Rees fostered harmful rumors, such as: “Dr. Bresee” was vain for receiving an honorary degree; other district ministers were “immoral.” He baldly stated that Los Angeles and Pasadena First Churches (and their pastors, C. E. Cornell and A. O. Hendricks) were “dead” (spiritually), while boasting that his congregation “has revival 52 weeks of the year.”

He attacked A. J. Ramsey, head of Pasadena College’s religion department, and did the same to Ramsey’s successor, A. M. Hills. He also tried to gain control of the college more than once, only to be rebuffed by those closest to Bresee.

Bresee and Wilson died in late 1915. From there, tensions between the “old guard” of Rees and Bresee simmered before coming to a head in 1917. Eckel’s breaking point came when he learned University Church was violating the denomination’s trust clause by deeding its property to a member. That’s when he decided to take action. He took a train to confer with General Superintendent E. F. Walker and then disorganized University Church on February 27.
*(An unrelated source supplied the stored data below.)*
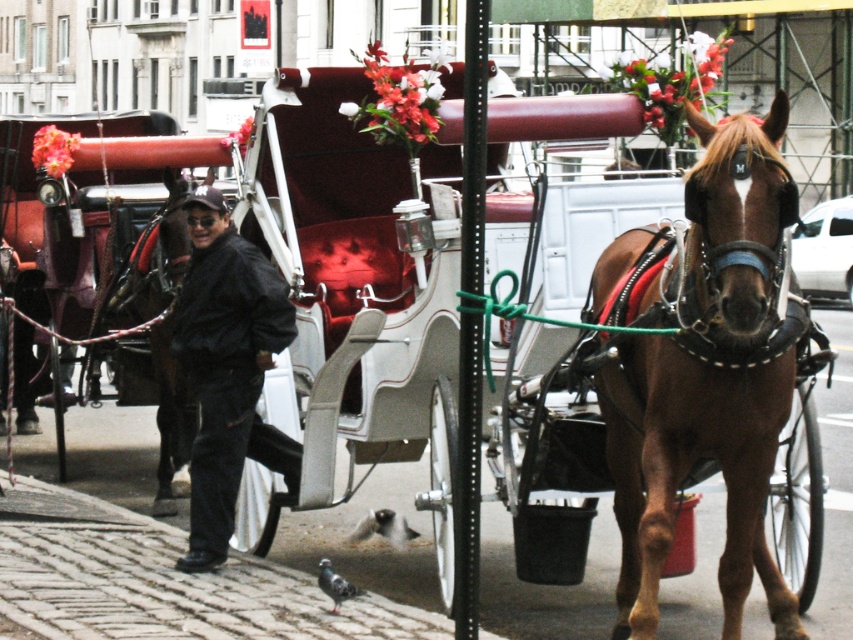 Measure the distance between gray matte pigeon at lower center and camera.

A distance of 11.04 meters exists between gray matte pigeon at lower center and camera.

You are a GUI agent. You are given a task and a screenshot of the screen. Output one action in this format:
    pyautogui.click(x=<x>, y=<y>)
    Task: Click on the gray matte pigeon at lower center
    Image resolution: width=853 pixels, height=640 pixels.
    Given the screenshot: What is the action you would take?
    pyautogui.click(x=383, y=528)

Between brown glossy horse at center and gray speckled pigeon at lower center, which one appears on the right side from the viewer's perspective?

brown glossy horse at center

Based on the photo, is brown glossy horse at center wider than gray speckled pigeon at lower center?

Correct, the width of brown glossy horse at center exceeds that of gray speckled pigeon at lower center.

Is point (647, 460) positioned in front of point (332, 582)?

Yes, point (647, 460) is closer to viewer.

Find the location of a particular element. This screenshot has height=640, width=853. brown glossy horse at center is located at coordinates (704, 369).

Can you confirm if brown glossy horse at center is positioned to the left of black matte jacket at center?

In fact, brown glossy horse at center is to the right of black matte jacket at center.

Measure the distance between point (660, 234) and camera.

Point (660, 234) is 8.42 meters from camera.

What do you see at coordinates (704, 369) in the screenshot?
I see `brown glossy horse at center` at bounding box center [704, 369].

Identify the location of brown glossy horse at center. (704, 369). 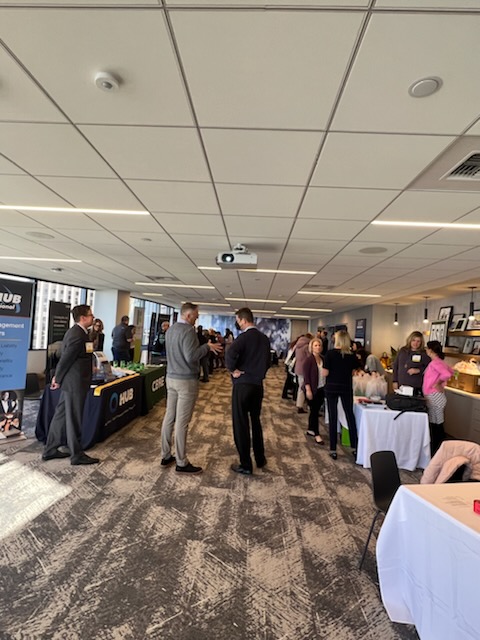 This screenshot has height=640, width=480. I want to click on white carpet, so click(x=273, y=573). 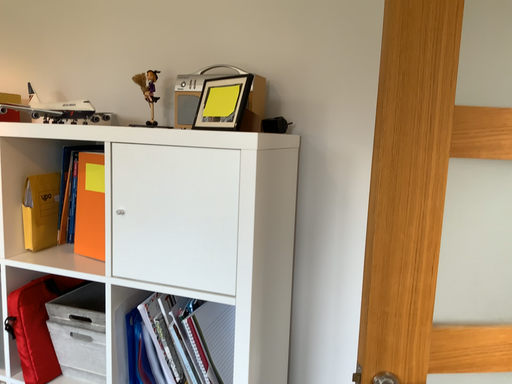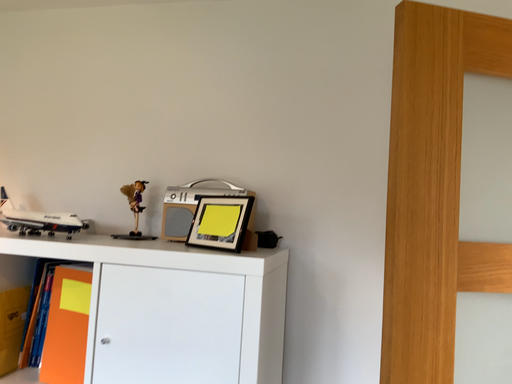 Question: Which way did the camera rotate in the video?

Choices:
 (A) rotated left
 (B) rotated right

Answer: (B) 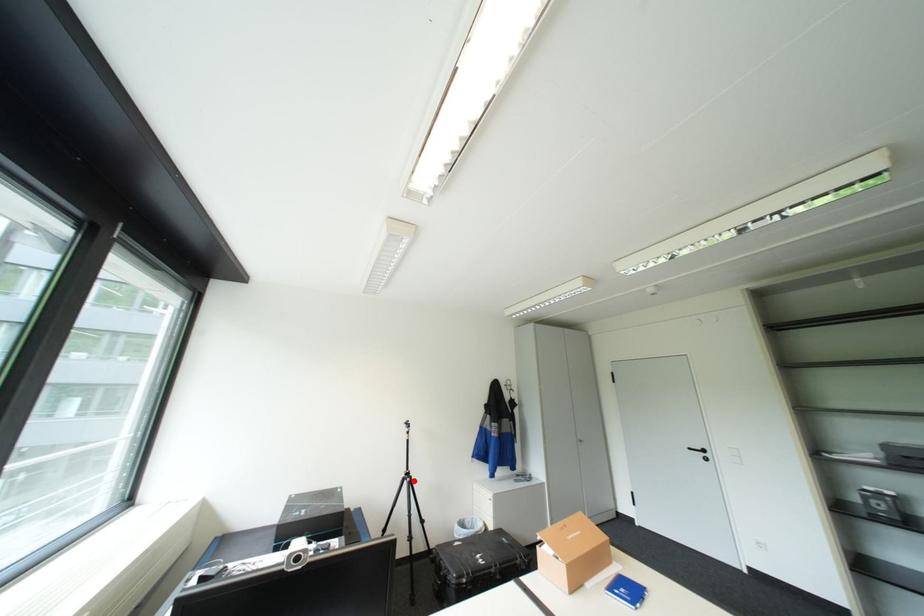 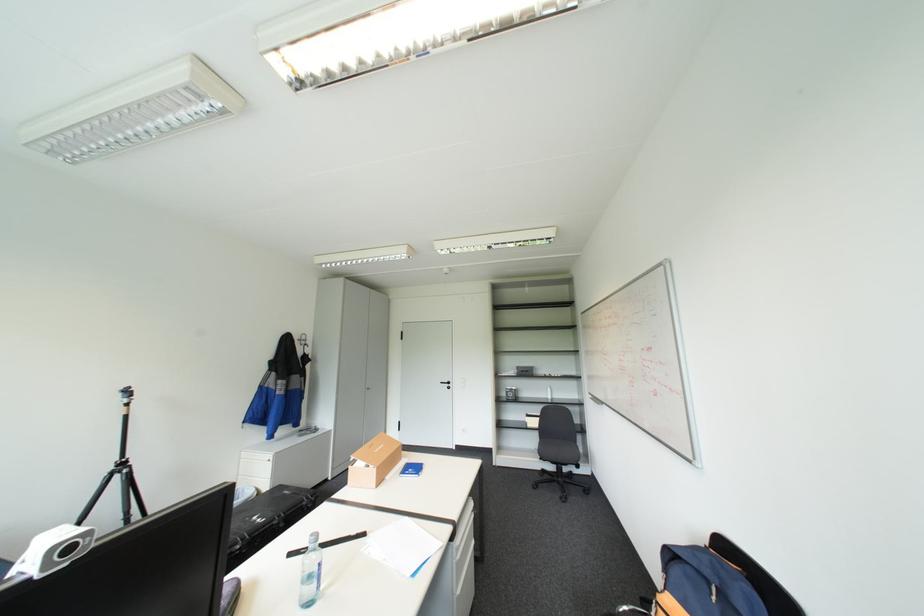 Question: I am providing you with two images of the same scene from different viewpoints. A red point is marked on the first image. Is the red point's position out of view in image 2?

Choices:
 (A) Yes
 (B) No

Answer: (B) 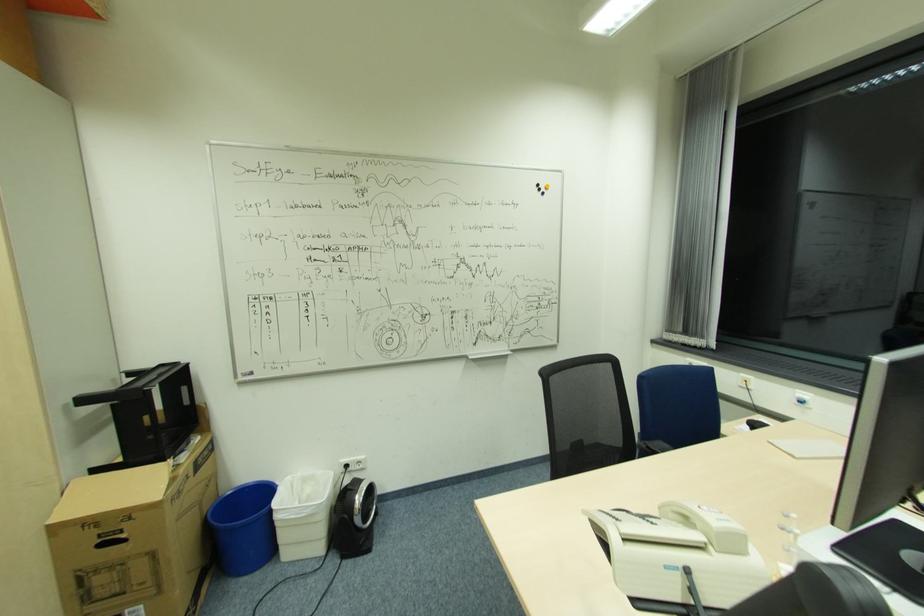 The height and width of the screenshot is (616, 924). I want to click on black chair armrest, so click(x=650, y=446). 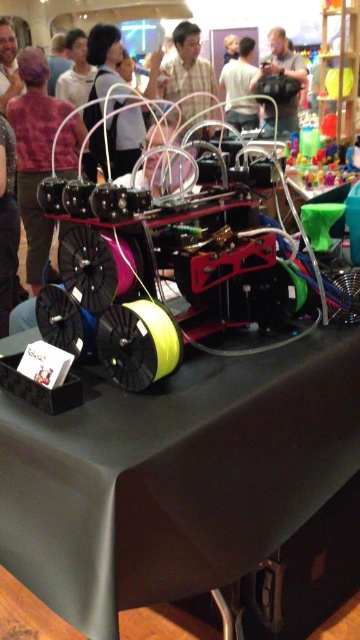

Did he have authority to do this? The 1915 Manual said any district or general superintendent could disorganize a congregation, but did not state the conditions for taking such an action. (Conditions would, however, be added by the 1919 General Assembly.)

Rees predicted that the denomination would tear apart from end to end. It did not. Two weeks after the dramatic action, Eckel and Walker convened a meeting of district pastors and laity where they spent hours answering every question raised. In the end, they garnered the support of all district pastors except two or three.

Rees and his followers could have appealed the action. Instead, they broke away and started the Pentecost Pilgrim Church. About 500 Nazarenes left with Rees. By 1923, when he merged his Pilgrims with a much larger group, that figure had diminished.

At the next assembly, Eckel was reelected district superintendent on the first ballot and led the district until 1920.

He was pastor in Alhambra from 1920 to 1922. Bud Robinson conducted a revival there and later wrote: “There is no finer man on earth to work for than Brother Howard Eckel.” The comment is interesting in that Bud’s wife, “Miss Sally,” was one of Rees’ Pilgrims.

Having moved to Colorado and not liking the cold, in 1922, Eckel packed his family in a car and drove to Florida. He was pastor of Miami First Church for several years and superintendent of the Florida District (1927-29). He retired in 1939, but held revivals, and assisted struggling churches until his death on April 10, 1956, at the age of 96.

Stan Ingersol is manager of archives for the Church of the Nazarene.